Хироко ничего не ответила, и он продолжил:
— Полагаю, ты немного тайно помогала Саксу. Я видел одну из твоих записок для него. Но этого я тоже не одобряю: ты помогала одним и ничего не делала для других.
— Мы все так делаем, — сказала Хироко, и теперь, похоже, ей стало неудобно.
— У вас в колонии проводится геронтологическая терапия?
— Да.
— Вы получили лечение от Сакса?
— Да.
— Те дети знают, кто их родители?
— Да.
Джон, уже вне себя, покачал головой.
— Просто не могу поверить, что вы так поступили!
— Мы не спрашивали, сможешь ли ты в это поверить.
— Уж несомненно. Но неужели вас ничуть не смущает, что вы украли наши гены и вырастили наших детей, без нашего ведома, не спросив нашего согласия? Что вы воспитали их без нашего участия, полностью устранили нас от них?
Она пожала плечами.
— Ты можешь завести себе детей, если хочешь. А что до этих… Были кому-нибудь из вас нужны дети двадцать лет назад? Нет. Эта тема никогда не поднималась.
— Мы были слишком старыми!
Нет, не были. Просто решили об этом не думать. Невежество по выбору, знаешь ли, и это невежество многое говорит о том, что люди считают по-настоящему важным. Вы не хотели детей, поэтому и не знали о поздних родах. Но мы хотели и знали, поэтому изучили их техническую сторону. А когда ты увидишь результаты, думаю, поймешь, что это была хорошая идея. Я даже думаю, вы все нас еще поблагодарите. Чего вам это стоило, в конце-то концов? Эти дети наши. Но они связаны с вами генетически и с этих пор будут жить и для вас, как, скажем, неожиданный подарок. Весьма необычный подарок. — На ее лице возникла улыбка Моны Лизы, но тут же исчезла.

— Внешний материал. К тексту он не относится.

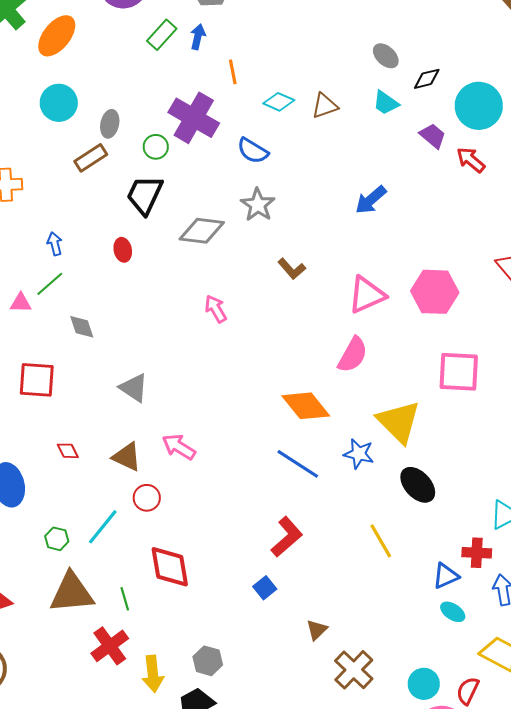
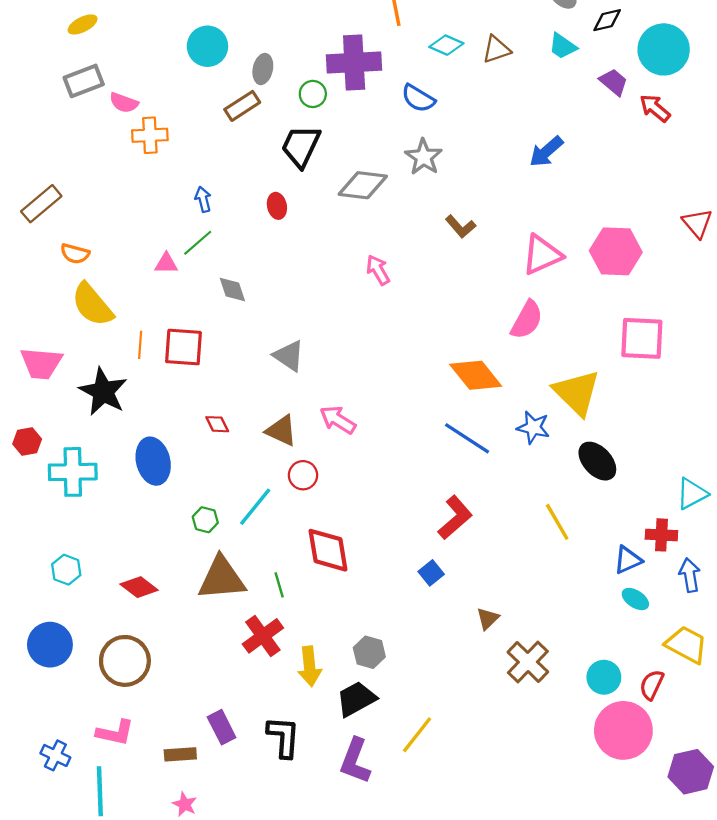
purple cross: (194, 118) -> (354, 62), turned -33

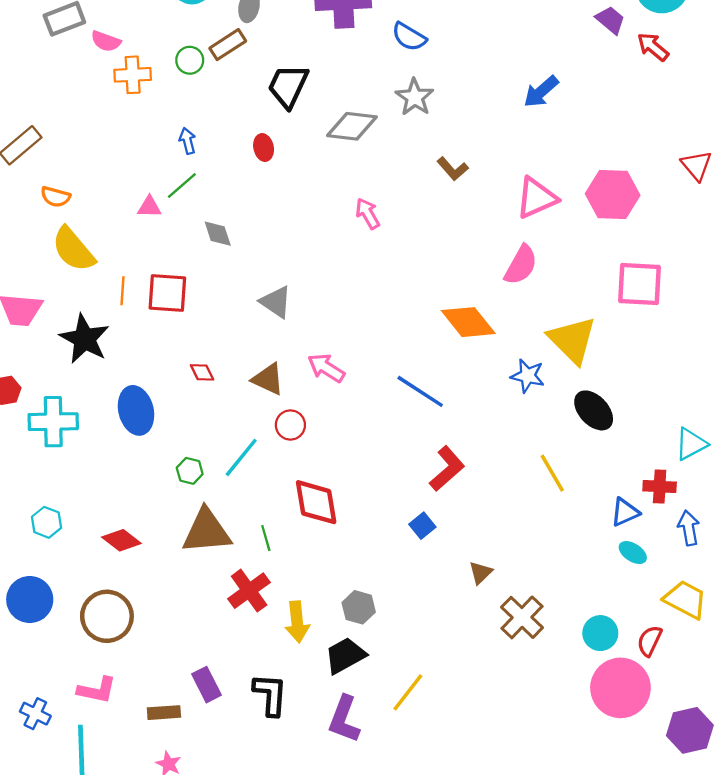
green circle: (313, 94) -> (190, 60), moved
blue line: (467, 438) -> (420, 391), moved

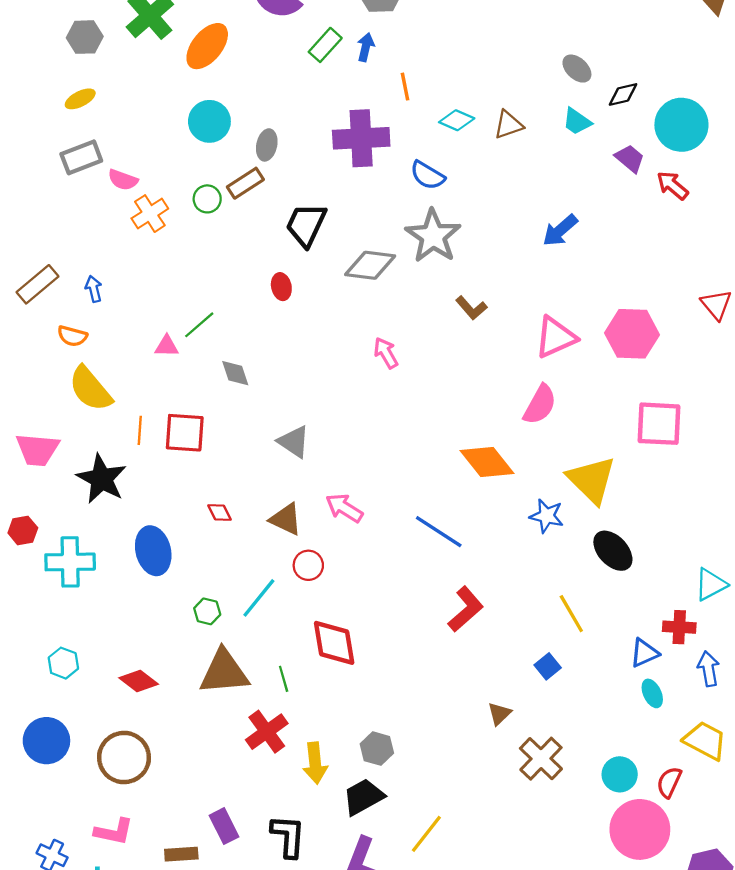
orange cross: (133, 75) -> (150, 214), turned -30
gray star: (415, 97) -> (433, 236), size x1.4
blue arrow: (187, 141) -> (94, 289), moved
blue square: (422, 526) -> (548, 666), moved
cyan ellipse: (633, 553) -> (652, 693), turned 32

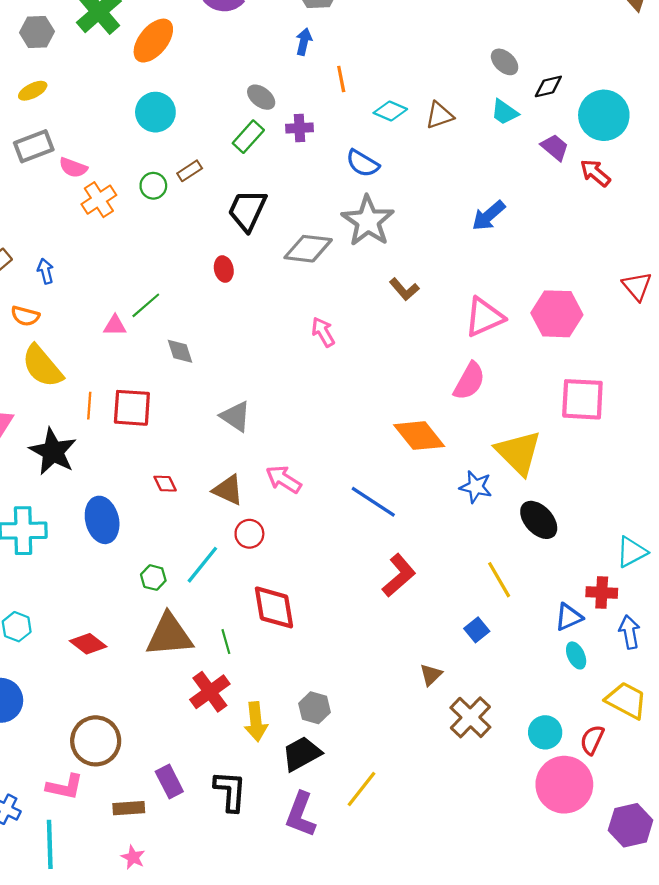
green rectangle: (325, 45) -> (248, 137), moved
purple cross: (361, 138) -> (300, 128), size x0.5
gray ellipse: (267, 145) -> (261, 97), moved, turned -64
brown rectangle: (245, 183) -> (190, 171), size x0.7
brown circle: (124, 758) -> (96, 741), moved

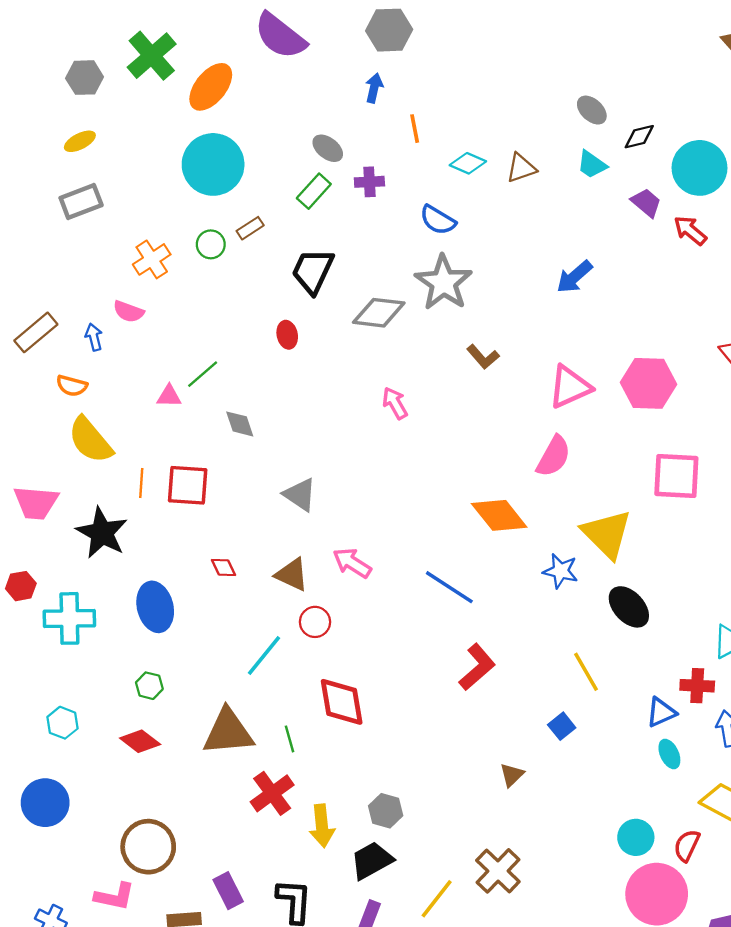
cyan circle: (155, 112) -> (213, 164), size x1.4
pink semicircle: (73, 168) -> (129, 312), moved
green hexagon: (153, 578) -> (149, 686), moved
brown cross: (470, 717) -> (498, 871), moved

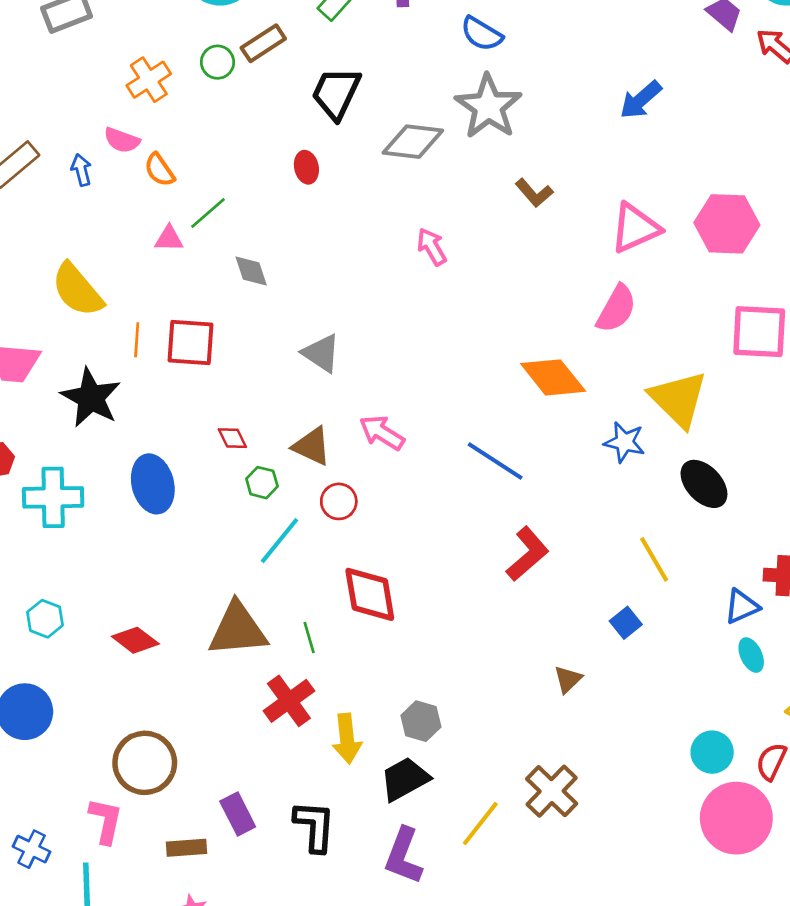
brown rectangle: (250, 228) -> (263, 43), size x1.4
orange semicircle: (72, 386) -> (160, 170), moved, turned 40
green hexagon: (149, 686) -> (262, 483), moved
pink L-shape: (115, 896) -> (106, 821), turned -90

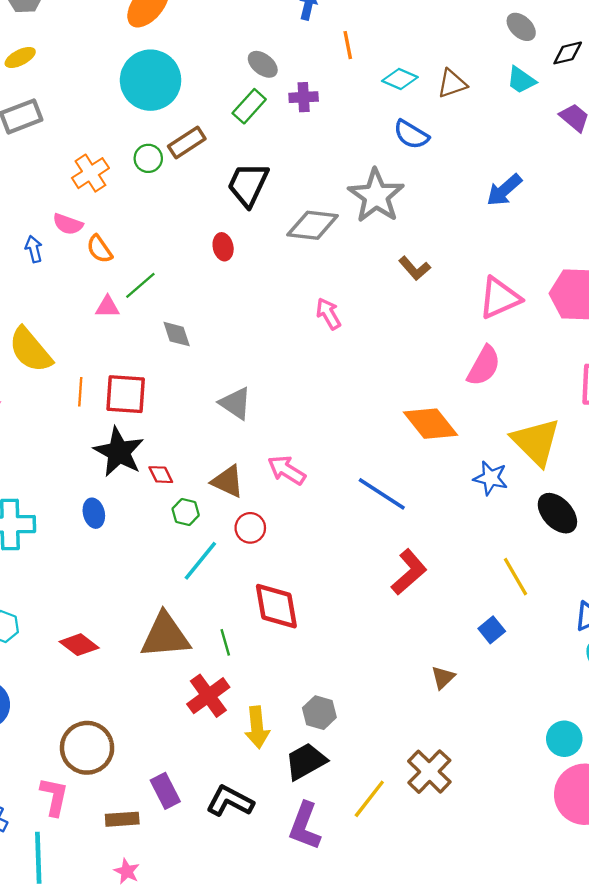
blue semicircle: (482, 34) -> (411, 135), moved
black star: (91, 398) -> (119, 452), moved
blue ellipse: (153, 484) -> (94, 513), size x0.6
black L-shape: (315, 826) -> (230, 801), turned -66

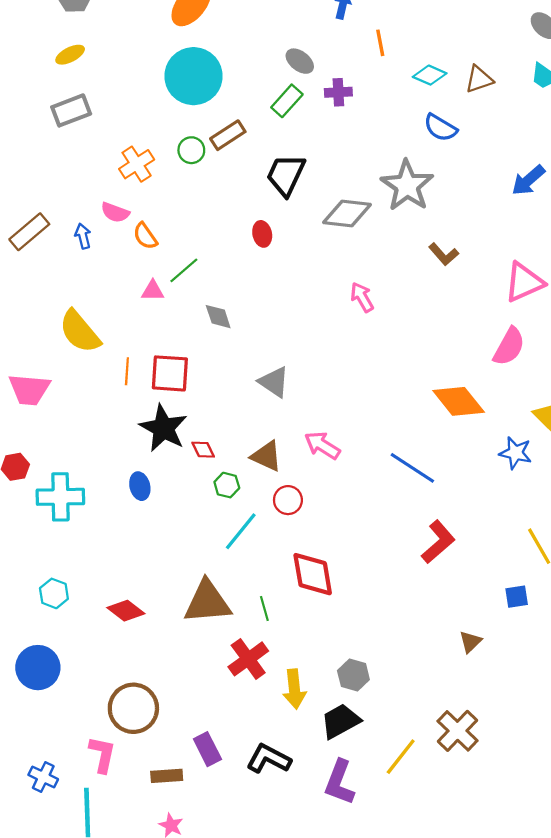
blue square: (492, 630) -> (517, 597), turned 30

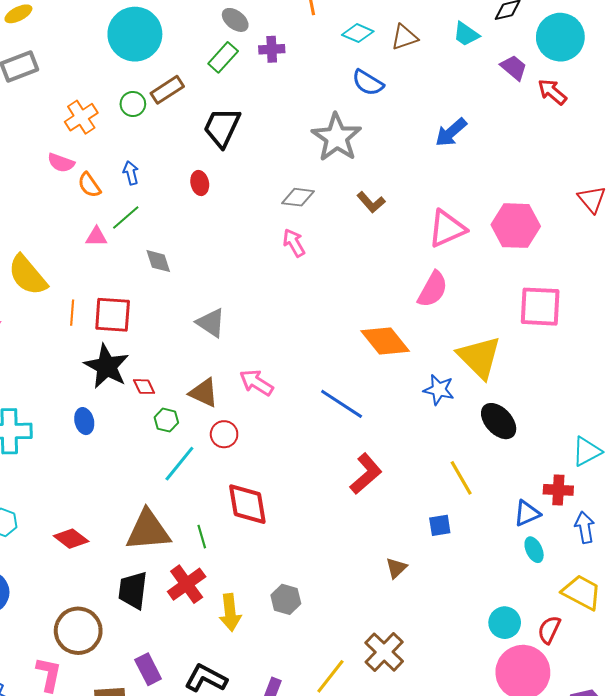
gray diamond: (347, 214) -> (298, 197), moved, size x0.7
blue arrow: (83, 236) -> (131, 173), moved
black trapezoid: (341, 721) -> (133, 590), moved, turned -54

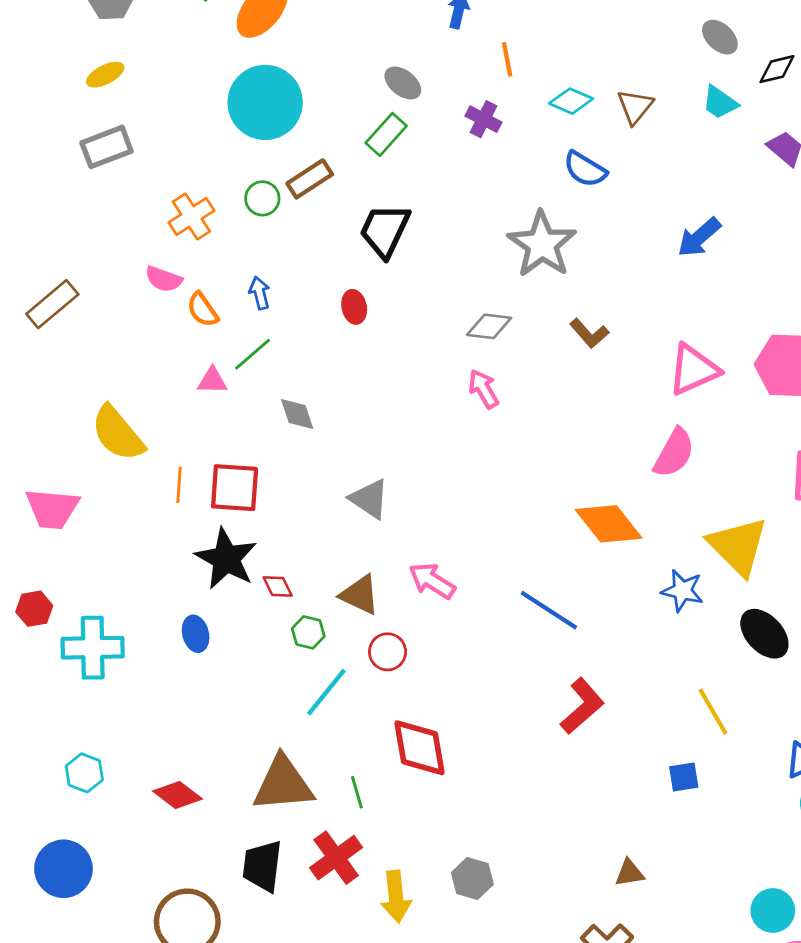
brown triangle: (404, 37) -> (635, 107), turned -32
purple cross: (272, 49) -> (483, 119), moved, turned 30
brown triangle: (396, 568) -> (630, 873), moved, turned 35

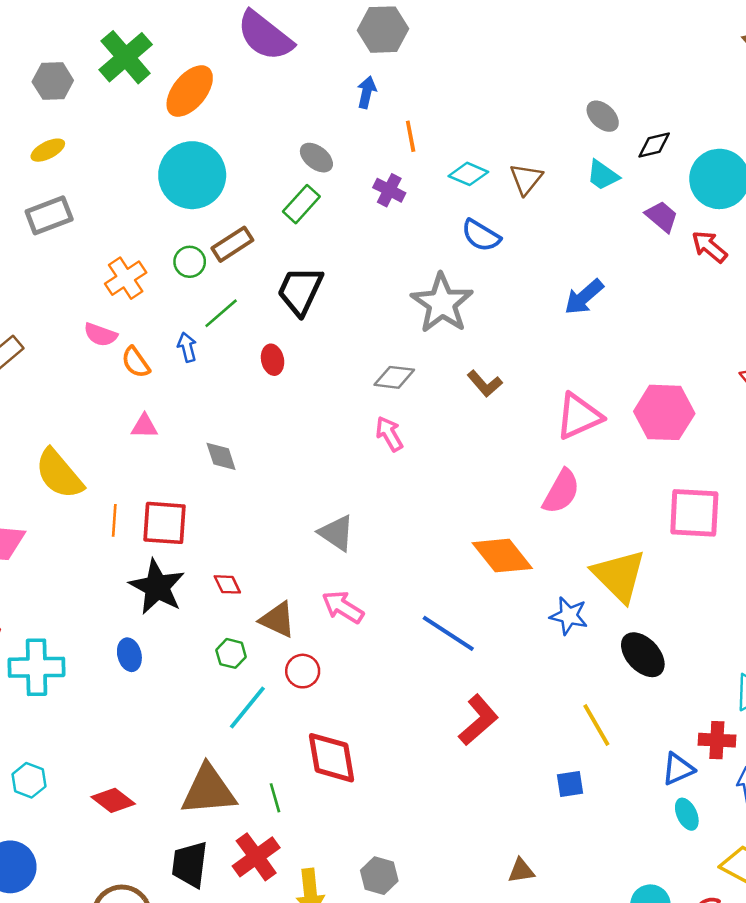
green line: (253, 354) -> (221, 313), moved
gray triangle: (369, 499) -> (337, 533), moved
red diamond: (278, 586) -> (227, 584), moved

И снова подарок. Джон поразмыслил над этим.
— Ладно, — наконец произнес он. — Полагаю, мы еще долго будем об этом разговаривать.
В сумерках небо над горизонтом превратилось в темно-пурпурную полосу, которая, словно бархатная кайма, тянулась вдоль черного, усеянного звездами диска над их головой. Из нижних шатров доносились песни, заведенные суфистами:
— Хармахис, Мангала, Ниргал, Окакух! Хармахис, Мангала, Ниргал, Окакух! — повторяя снова и снова, украшая интонацией названия Марса на разных языках. Им помогали музыканты, игравшие на всевозможных инструментах, и вскоре уже запели все, кто находился под шатром, — и всё наполнилось их песней. Затем суфисты начали кружиться, и в толпе образовались небольшие группки танцующих.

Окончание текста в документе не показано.